A high-frequency circuit system according to the present invention includes the above power supply apparatus, an electron tube that is to be supplied with the predetermined power supply voltage from the power supply apparatus, an anode switch for supplying a pulsed voltage to an anode electrode of the electron tube, and an anode switch control circuit for driving the anode switch and supplying the charging bypass control circuit with an anode pulse input signal indicative of whether the electron tube is activated or inactivated. The charging bypass control circuit turns on the charging bypass circuit if the charging bypass control circuit detects when the pulsed voltage has been applied to the anode electrode based on the anode pulse input signal.

In the power supply apparatus and the high-frequency circuit system described above, when the power supply voltage drops, the charging bypass circuit is turned on by the charging bypass control circuit, and electric charges are supplied from the rectifying circuit through the charging bypass circuit to the capacitor bank, quickly charging the capacitor bank. Consequently, variation in the power supply due to a load variation can be reduced without the need for increasing the capacitance of the capacitor bank.

Therefore, the high-frequency circuit system is capable of reducing a variation in the power supply voltage even when a pulsed voltage is applied to the anode electrode to drive the electron tube in a pulsed mode.

The above and other objects, features, and advantages of the present invention will become apparent from the following description with reference to the accompanying drawing which illustrate example of the present invention.

BRIEF DESCRIPTION OF THE DRAWINGS

FIG. 1 is a view showing an arrangement of a high-frequency circuit system;

FIG. 2 is a circuit diagram of a conventional power supply apparatus;

FIG. 3 is a circuit diagram showing an arrangement of a power supply apparatus according to the present invention and a high-frequency circuit system including the power supply apparatus according to the present invention; and

FIG. 4 is a timing chart showing voltage waveforms in various parts of the power supply apparatus shown in FIG. 3.

DETAILED DESCRIPTION OF THE PREFERRED EMBODIMENT

As shown in FIG. 3, a high-frequency circuit system according to the present invention has traveling-wave tube 1, anode switch 112, anode switch control circuit 109, and power supply apparatus 100.

Traveling-wave tube 1 has a structure identical to the traveling-wave tube shown in FIG. 1 and will not be described in detail below. Anode switch 112 is connected to the anode electrode of traveling-wave tube 1 and turns on and off the anode voltage Ea generated by power supply apparatus 100 to apply a pulsed voltage to the anode electrode.
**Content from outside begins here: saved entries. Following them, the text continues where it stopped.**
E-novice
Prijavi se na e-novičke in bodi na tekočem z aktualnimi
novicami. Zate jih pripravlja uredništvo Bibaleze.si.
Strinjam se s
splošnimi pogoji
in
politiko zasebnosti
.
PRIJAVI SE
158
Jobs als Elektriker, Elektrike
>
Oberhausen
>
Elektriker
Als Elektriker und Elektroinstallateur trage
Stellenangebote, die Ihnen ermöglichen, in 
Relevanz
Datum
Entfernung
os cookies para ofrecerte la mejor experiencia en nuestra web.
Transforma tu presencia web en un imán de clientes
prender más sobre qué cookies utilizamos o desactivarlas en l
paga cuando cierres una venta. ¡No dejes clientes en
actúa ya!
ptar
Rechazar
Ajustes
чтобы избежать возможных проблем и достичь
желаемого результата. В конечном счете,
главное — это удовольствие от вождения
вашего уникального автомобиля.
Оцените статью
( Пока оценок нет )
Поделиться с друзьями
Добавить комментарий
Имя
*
Anode switch control circuit 109 is a circuit for controlling the turning-on/-off operation of anode switch 112. In addition to supplying a drive signal to anode switch 112, anode switch control circuit 109 supplies a charging bypass control circuit, to be described later, of power supply apparatus 100 with an anode pulse input signal indicative of whether traveling-wave tube 1 is activated or inactivated. The anode pulse input signal is the same as the drive signal supplied to anode switch 112.
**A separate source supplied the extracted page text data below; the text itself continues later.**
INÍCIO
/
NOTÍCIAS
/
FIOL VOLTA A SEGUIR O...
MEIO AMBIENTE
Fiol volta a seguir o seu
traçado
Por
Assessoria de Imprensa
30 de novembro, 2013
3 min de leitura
As shown in FIG. 3, power supply apparatus 100 according to the present invention comprises transformer 101, rectifying circuit 102 for rectifying an AC voltage output from the secondary winding of transformer 101, series regulator 103 for generating a helix voltage Ehel as a power supply voltage from an output voltage (DC voltage) of rectifying circuit 102, capacitor bank 104 having rectifying capacitors for stabilizing the power supply voltage output from series regulator 103, charging bypass circuit 106 which is turned on or off by an externally supplied drive signal, overvoltage comparing circuit 107 for detecting whether the power supply voltage (helix voltage Ehel) output from power supply apparatus 100 has exceeded a predetermined voltage value or not, and charging bypass control circuit 108 for turning on charging bypass circuit 106 if a drop of the helix voltage Ehel has been detected and for turning off charging bypass circuit 106 if overvoltage comparing circuit 107 detects when helix voltage Ehel has exceeded the predetermined voltage value. The primary winding of transformer 101 is connected to a known inverter, not shown, and supplied with an AC voltage therefrom, as with the conventional power supply apparatus.
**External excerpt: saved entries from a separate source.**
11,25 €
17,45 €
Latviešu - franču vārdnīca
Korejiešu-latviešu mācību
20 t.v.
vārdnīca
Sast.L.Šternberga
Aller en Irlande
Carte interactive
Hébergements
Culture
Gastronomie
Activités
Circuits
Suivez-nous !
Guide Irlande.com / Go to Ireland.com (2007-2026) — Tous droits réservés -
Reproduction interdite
Rectifying circuit 102 comprises a plurality of full-wave rectifying circuits, each made up of four bridge-connected diodes, connected in series with each other through capacitors. In FIG. 3, rectifying circuit 102 comprises four full-wave rectifying circuits connected in series with each other through capacitors. Rectifying circuit 102 shown in FIG. 3 rectifies an AC voltage output from the secondary winding of transformer 101 by way of full-wave rectification, and outputs an increased voltage which is a combination of DC voltages output from the respective full-wave rectifying circuits.

As shown in FIG. 3, series regulator 103 comprises a plurality of transistors Q1 through Q4 connected in series with each other between input and output terminals thereof and comparator CMP for controlling the output voltage of series regulator 103 at a constant level. The voltage between the input and output terminals of series regulator 103 is divided by four series-connected resistors R11 through R14, and the divided voltages are applied to the respective bases of transistors Q1 through Q3 through respective resistors R21 through R23. Capacitors C1 through C4 are connected parallel to resistors R11 through R14, respectively.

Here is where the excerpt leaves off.